Destination : 191 , Mal
dest. 190 : Mal - Un long monologue
Mal - Un long monologue
Longtemps, elle avait gardé secret ce long monologue. Non pas qu'elle veuille aujourd'hui avouer l'inavouable. Elle a tu ce sujet car dès qu'elle tentait de l'aborder, des yeux pleins de colère lui imposaient un silence immédiat. Elle en conclut que c'était un sujet tabou.
Aujourd'hui, pourtant, elle s'octroya le droit de lever le voile sur ce sujet mal-aimé: le mal. Certes pas le mal avec une majuscule débattu par les philosophes, les essayistes et les penseurs, mais le mal avec ses minuscules quotidiens.
Un jour, il a suffit d'un rien, d'un regard ou de son absence, d'un mot ou de son absence, d'un geste ou de son absence pour qu'elle se sentit balayée, ignorée voire anéantie. La confiance en soi et l'estime de soi envolées.
- Envolées où ? Pourquoi ? Par qui ? Par quoi ? se demandait-elle.
Enlevées par un tout petit slogan :« J'ai le droit .... ».
- Étrange, se dit-elle, de réclamer ce droit dans les années 70, alors que les Droits de l'Homme existent depuis 1789.

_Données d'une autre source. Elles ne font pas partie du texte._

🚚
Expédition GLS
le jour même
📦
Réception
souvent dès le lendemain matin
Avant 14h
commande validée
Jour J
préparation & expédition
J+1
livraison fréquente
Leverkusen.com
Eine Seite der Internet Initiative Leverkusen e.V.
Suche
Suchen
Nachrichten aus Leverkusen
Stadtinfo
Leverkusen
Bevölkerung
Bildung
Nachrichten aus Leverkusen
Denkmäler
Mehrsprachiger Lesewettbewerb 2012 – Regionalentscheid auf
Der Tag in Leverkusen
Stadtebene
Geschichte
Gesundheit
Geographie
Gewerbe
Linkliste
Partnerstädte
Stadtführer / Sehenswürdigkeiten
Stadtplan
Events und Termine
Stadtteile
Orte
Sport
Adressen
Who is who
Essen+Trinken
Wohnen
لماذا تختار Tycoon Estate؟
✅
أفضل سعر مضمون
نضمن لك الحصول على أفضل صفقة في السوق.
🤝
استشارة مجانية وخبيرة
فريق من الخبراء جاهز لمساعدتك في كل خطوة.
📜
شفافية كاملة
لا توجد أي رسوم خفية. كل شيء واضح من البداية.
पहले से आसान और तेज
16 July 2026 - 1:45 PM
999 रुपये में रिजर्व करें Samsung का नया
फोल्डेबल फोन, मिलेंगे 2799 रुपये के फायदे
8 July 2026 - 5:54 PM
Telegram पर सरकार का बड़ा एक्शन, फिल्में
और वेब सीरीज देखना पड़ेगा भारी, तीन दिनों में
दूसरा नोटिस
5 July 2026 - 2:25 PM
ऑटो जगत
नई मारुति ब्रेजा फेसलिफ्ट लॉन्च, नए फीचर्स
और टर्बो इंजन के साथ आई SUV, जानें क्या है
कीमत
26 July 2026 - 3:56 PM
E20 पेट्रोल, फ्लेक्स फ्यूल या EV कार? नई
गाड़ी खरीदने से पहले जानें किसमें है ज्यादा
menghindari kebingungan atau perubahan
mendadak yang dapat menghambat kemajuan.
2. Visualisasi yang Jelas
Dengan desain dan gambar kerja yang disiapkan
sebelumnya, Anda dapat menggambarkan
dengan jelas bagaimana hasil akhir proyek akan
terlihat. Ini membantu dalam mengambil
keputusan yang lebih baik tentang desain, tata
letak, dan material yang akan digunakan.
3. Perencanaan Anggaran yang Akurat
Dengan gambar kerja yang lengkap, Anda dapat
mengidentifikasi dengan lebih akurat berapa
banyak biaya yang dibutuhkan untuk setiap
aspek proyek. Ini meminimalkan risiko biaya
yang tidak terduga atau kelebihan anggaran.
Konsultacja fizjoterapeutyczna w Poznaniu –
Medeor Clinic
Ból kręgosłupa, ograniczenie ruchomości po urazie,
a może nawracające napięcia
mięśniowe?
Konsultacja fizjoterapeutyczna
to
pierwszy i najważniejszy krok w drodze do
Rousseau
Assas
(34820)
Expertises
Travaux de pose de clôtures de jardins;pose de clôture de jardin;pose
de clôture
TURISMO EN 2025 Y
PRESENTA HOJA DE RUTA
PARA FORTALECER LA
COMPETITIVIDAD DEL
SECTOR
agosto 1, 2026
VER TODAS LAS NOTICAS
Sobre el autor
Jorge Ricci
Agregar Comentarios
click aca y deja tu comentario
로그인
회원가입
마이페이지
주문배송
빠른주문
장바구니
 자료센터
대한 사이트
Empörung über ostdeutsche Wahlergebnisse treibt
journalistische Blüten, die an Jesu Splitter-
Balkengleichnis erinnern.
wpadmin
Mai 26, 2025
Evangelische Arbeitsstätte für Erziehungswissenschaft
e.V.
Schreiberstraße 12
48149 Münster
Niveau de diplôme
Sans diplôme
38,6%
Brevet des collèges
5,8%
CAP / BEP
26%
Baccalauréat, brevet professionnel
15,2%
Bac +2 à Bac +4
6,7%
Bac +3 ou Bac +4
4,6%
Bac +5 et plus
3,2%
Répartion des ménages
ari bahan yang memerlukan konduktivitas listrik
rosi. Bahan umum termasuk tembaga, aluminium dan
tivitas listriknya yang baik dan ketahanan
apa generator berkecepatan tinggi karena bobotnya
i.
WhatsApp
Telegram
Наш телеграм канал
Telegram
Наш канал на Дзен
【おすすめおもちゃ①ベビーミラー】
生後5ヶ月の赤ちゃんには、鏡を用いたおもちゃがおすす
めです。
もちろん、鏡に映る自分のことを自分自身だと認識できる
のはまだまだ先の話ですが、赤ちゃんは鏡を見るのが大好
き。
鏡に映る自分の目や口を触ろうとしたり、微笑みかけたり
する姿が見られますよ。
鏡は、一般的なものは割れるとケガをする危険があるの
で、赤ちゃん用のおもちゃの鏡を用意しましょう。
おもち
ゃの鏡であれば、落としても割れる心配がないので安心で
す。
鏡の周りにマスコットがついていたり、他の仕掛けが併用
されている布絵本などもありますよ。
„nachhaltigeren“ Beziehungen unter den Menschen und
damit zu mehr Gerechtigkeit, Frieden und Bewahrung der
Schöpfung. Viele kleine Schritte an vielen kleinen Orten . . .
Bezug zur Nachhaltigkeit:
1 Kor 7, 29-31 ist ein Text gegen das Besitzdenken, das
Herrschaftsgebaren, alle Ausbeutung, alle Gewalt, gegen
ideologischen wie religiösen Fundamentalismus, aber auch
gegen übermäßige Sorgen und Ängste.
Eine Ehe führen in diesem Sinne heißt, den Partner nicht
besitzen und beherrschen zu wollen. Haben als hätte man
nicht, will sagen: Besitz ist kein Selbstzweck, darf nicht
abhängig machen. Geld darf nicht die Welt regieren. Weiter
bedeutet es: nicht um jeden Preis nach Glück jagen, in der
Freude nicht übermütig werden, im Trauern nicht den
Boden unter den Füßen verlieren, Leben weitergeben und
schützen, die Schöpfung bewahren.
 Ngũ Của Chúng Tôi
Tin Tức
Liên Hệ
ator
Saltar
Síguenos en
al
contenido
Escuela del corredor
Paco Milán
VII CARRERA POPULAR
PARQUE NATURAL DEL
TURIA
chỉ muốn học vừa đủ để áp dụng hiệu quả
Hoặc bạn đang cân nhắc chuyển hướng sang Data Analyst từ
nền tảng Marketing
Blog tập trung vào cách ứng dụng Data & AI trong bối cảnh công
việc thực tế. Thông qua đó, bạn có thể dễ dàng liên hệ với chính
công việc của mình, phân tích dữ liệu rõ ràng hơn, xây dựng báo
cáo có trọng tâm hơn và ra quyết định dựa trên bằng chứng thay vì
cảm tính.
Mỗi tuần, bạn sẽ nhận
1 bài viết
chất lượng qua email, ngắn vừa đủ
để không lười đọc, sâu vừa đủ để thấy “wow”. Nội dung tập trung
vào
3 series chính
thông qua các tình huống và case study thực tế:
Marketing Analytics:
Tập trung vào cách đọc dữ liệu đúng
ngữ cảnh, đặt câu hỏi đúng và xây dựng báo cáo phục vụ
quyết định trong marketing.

Certes, la société évolue et l'homme s'adapte, à moins que ce ne soit l'inverse.. Les devoirs inhérents aux droits sont tombés dans une trappe alors qu'une autre s'ouvrait. Sans en avoir l'air, l'apocope avait joué à l'écornifleuse. Dès lors, le mal allait s'épandre sournoisement et s'installer dangereusement.
Un jour, il a suffit d'un rien….de quelque chose ou de son absence pour que tout bascule. Elle a eu mal, très mal du mal qu'on lui avait fait.
D'abord, elle tenta de minimiser, de dédramatiser, de comprendre, d’expliquer, d'endosser la cause et les raisons de ces maux qu'on lui infligeait injustement.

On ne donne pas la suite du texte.